School of Electrical & Computer Engineering, University of Oklahoma, Norman, OK 73019, USA.
Stephenson School of Biomedical Engineering, University of Oklahoma, Norman, OK 73019, USA.
Tomography. 2022 Sep 28;8(5):2411-2425. doi: 10.3390/tomography8050200.
Background: The accurate classification between malignant and benign breast lesions detected on mammograms is a crucial but difficult challenge for reducing false-positive recall rates and improving the efficacy of breast cancer screening. Objective: This study aims to optimize a new deep transfer learning model by implementing a novel attention mechanism in order to improve the accuracy of breast lesion classification. Methods: ResNet50 is selected as the base model to develop a new deep transfer learning model. To enhance the accuracy of breast lesion classification, we propose adding a convolutional block attention module (CBAM) to the standard ResNet50 model and optimizing a new model for this task. We assembled a large dataset with 4280 mammograms depicting suspicious soft-tissue mass-type lesions. A region of interest (ROI) is extracted from each image based on lesion center. Among them, 2480 and 1800 ROIs depict verified benign and malignant lesions, respectively. The image dataset is randomly split into two subsets with a ratio of 9:1 five times to train and test two ResNet50 models with and without using CBAM. Results: Using the area under ROC curve (AUC) as an evaluation index, the new CBAM-based ResNet50 model yields AUC = 0.866 ± 0.015, which is significantly higher than that obtained by the standard ResNet50 model (AUC = 0.772 ± 0.008) (p < 0.01). Conclusion: This study demonstrates that although deep transfer learning technology attracted broad research interest in medical-imaging informatic fields, adding a new attention mechanism to optimize deep transfer learning models for specific application tasks can play an important role in further improving model performances.

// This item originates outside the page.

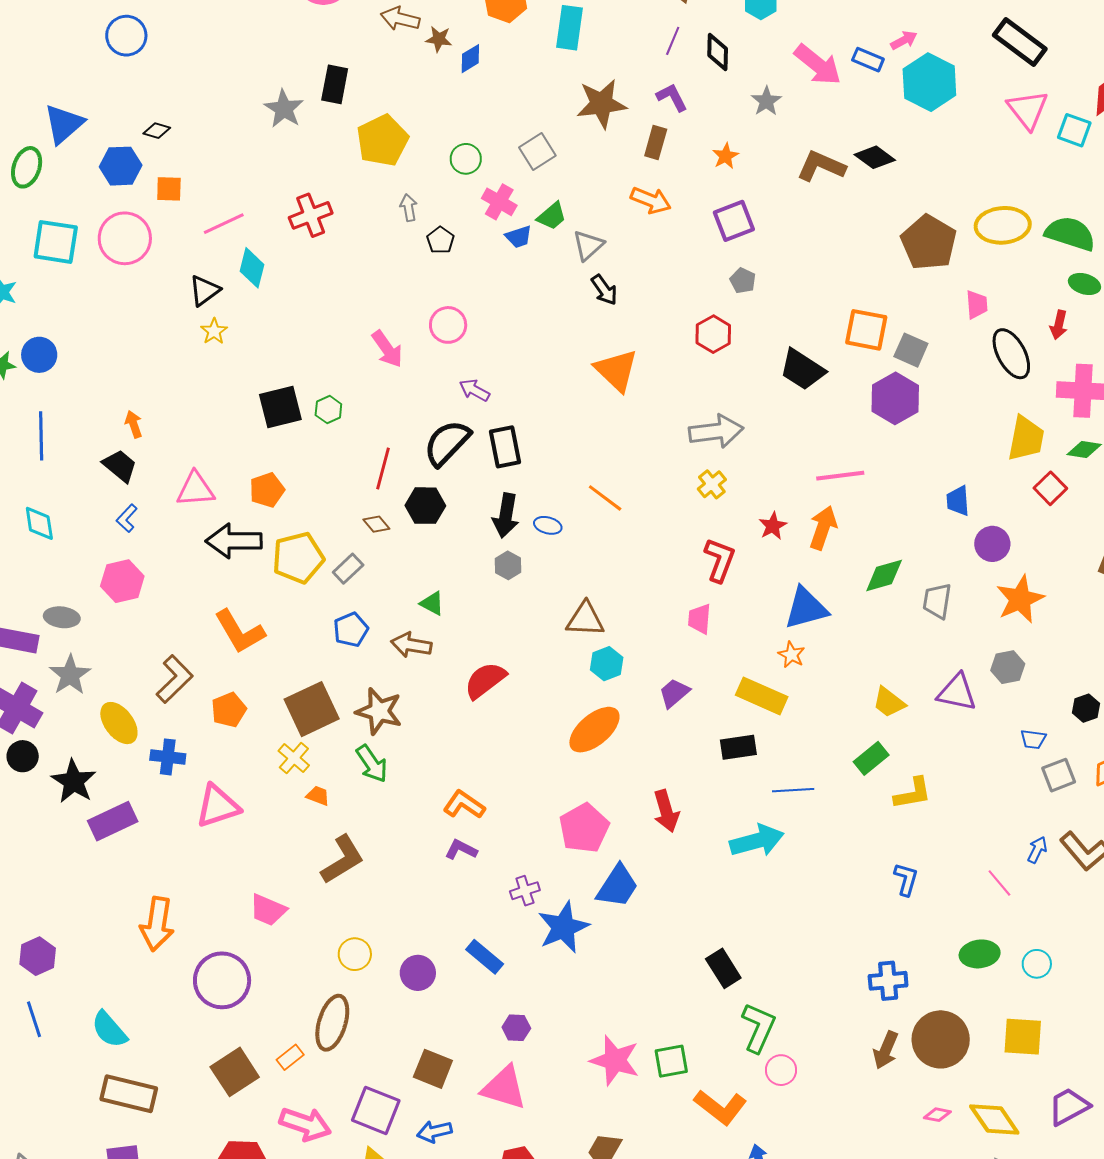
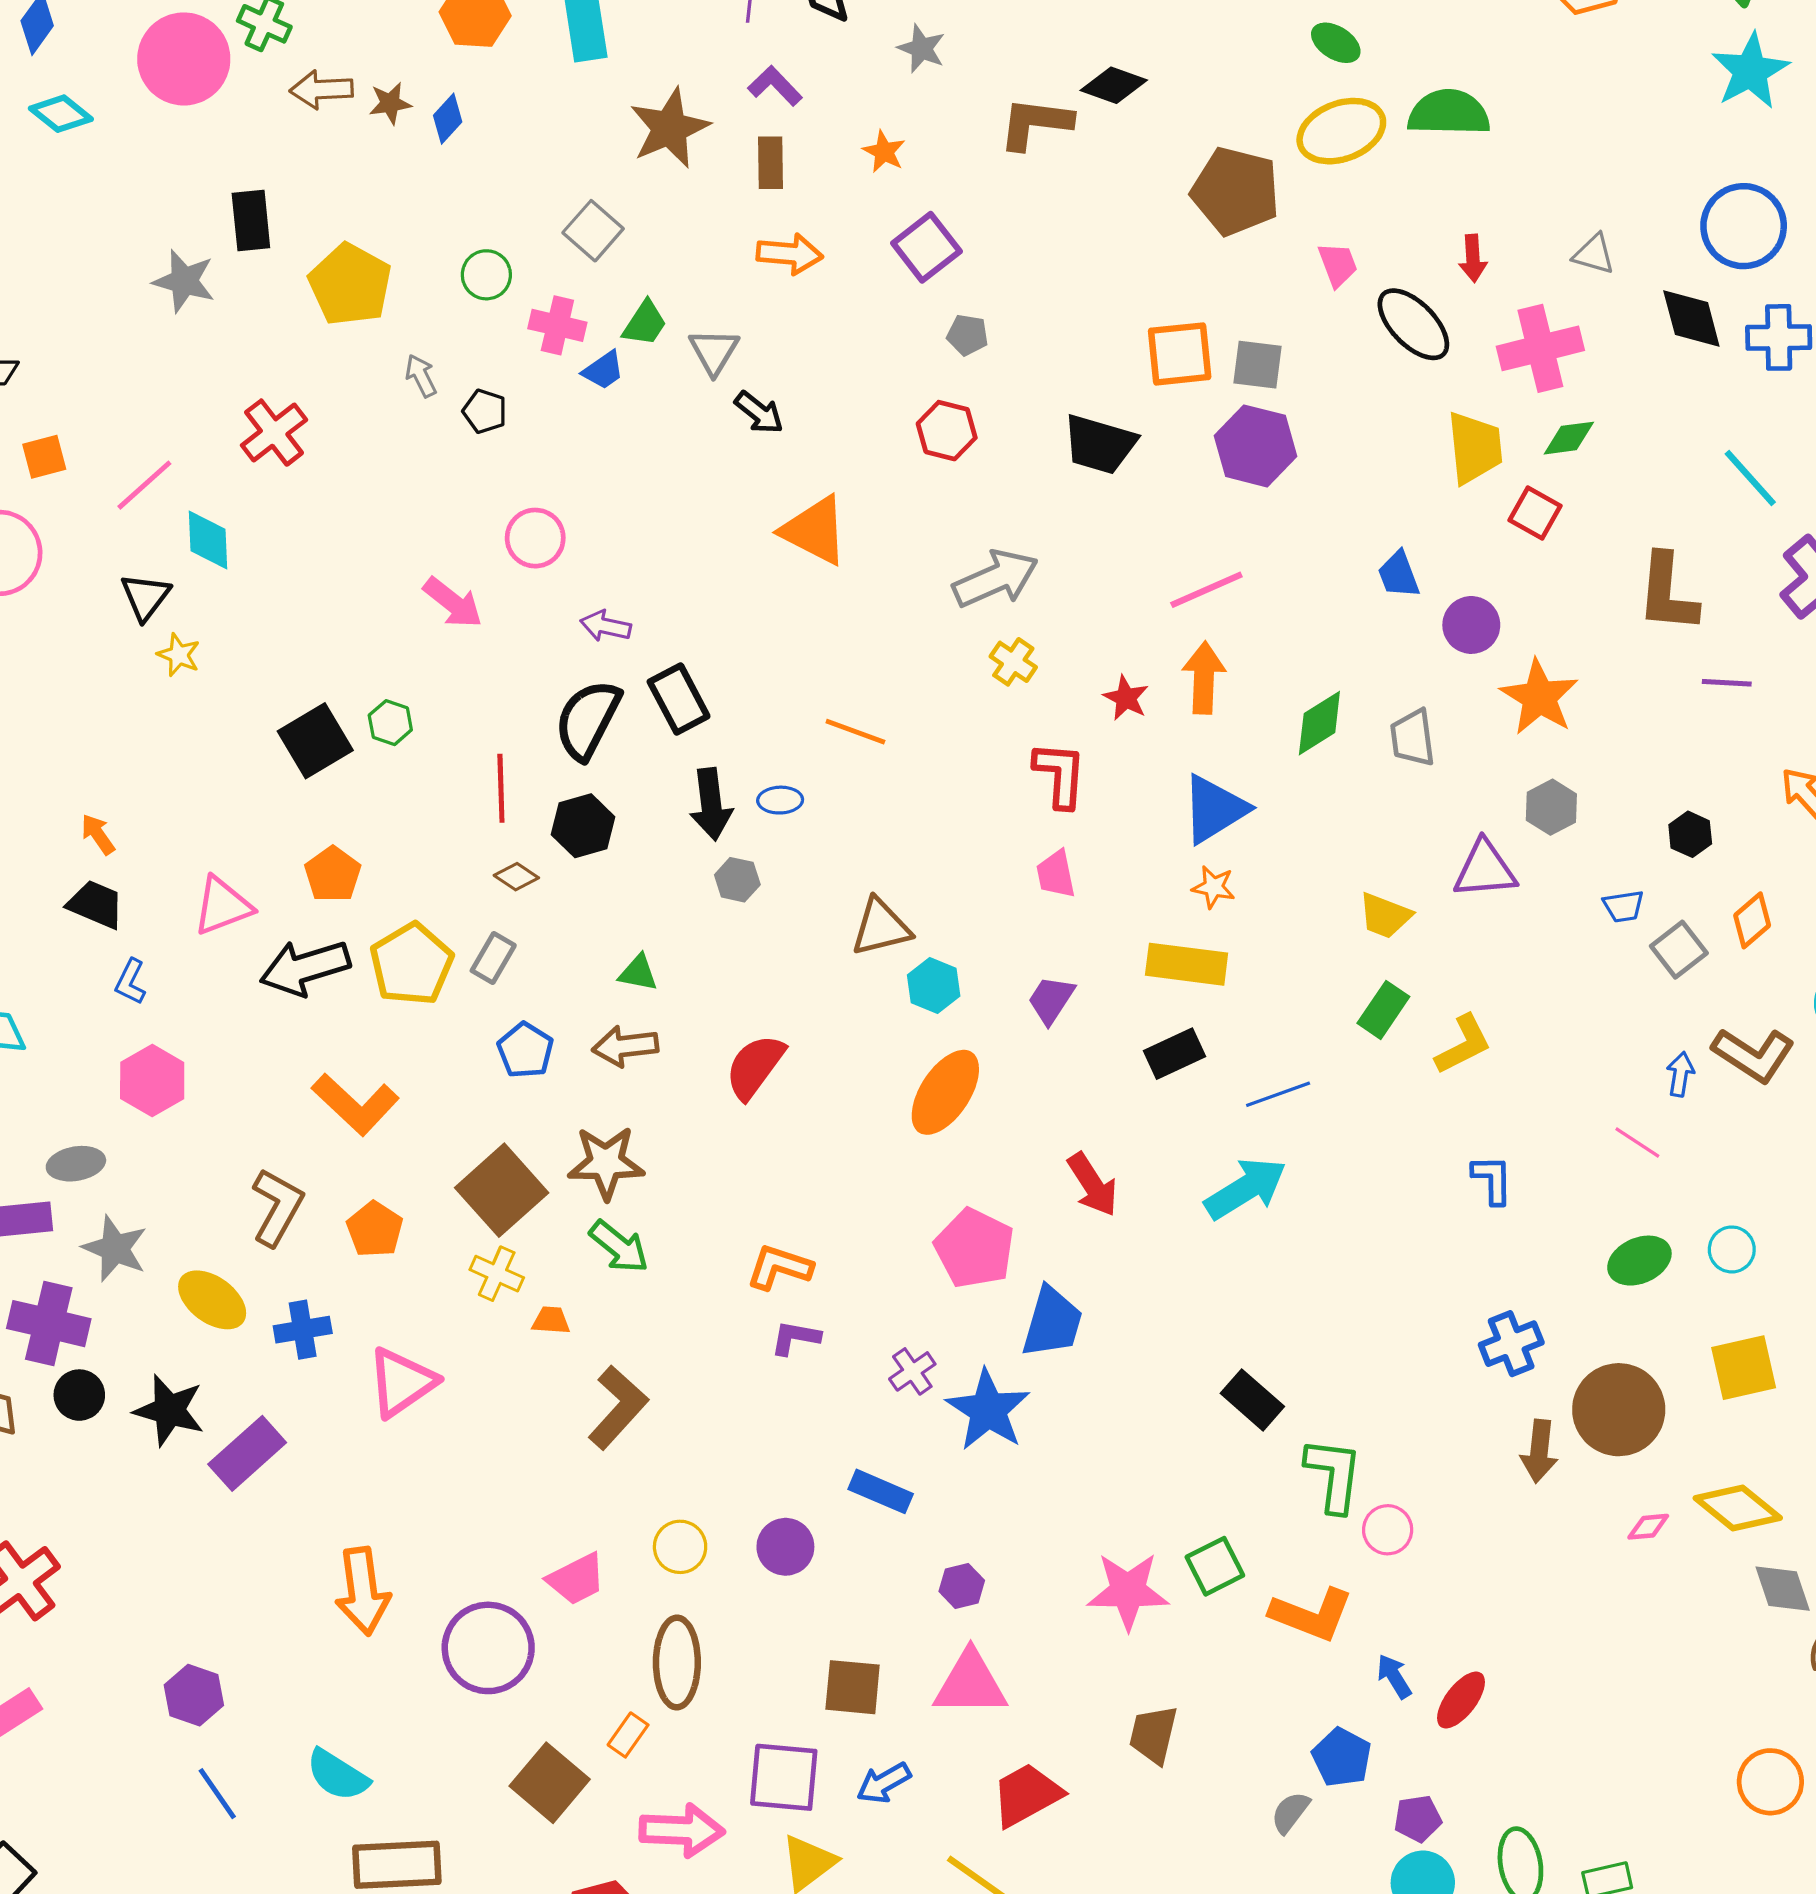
green ellipse: (1084, 284) -> (1336, 43), moved, turned 32
pink trapezoid: (268, 910) -> (576, 1579), moved, turned -33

在 mammograms 上检测到的恶性和良性乳腺病变的准确分类是降低假阳性召回率和提高乳腺癌筛查效果的关键但具有挑战性的任务。
本研究旨在通过实施新的注意力机制来优化新的深度迁移学习模型,以提高乳腺病变分类的准确性。
选择 ResNet50 作为基础模型来开发新的深度迁移学习模型。为了提高乳腺病变分类的准确性,我们提出在标准 ResNet50 模型中添加卷积块注意力模块(CBAM),并针对该任务优化新模型。我们组装了一个包含 4280 张乳腺疑似软组织肿块型病变图像的大型数据集。从每个图像中基于病变中心提取感兴趣区域(ROI)。其中,2480 个 ROI 描绘了经证实的良性病变,1800 个 ROI 描绘了经证实的恶性病变。将图像数据集随机分为 5 个子集,比例为 9:1,使用和不使用 CBAM 训练和测试两个 ResNet50 模型。
使用 ROC 曲线下面积(AUC)作为评价指标,新的基于 CBAM 的 ResNet50 模型的 AUC = 0.866 ± 0.015,明显高于标准 ResNet50 模型的 AUC = 0.772 ± 0.008(p < 0.01)。
本研究表明,尽管深度迁移学习技术在医学影像信息学领域引起了广泛的研究兴趣,但为特定应用任务优化深度迁移学习模型添加新的注意力机制可以在进一步提高模型性能方面发挥重要作用。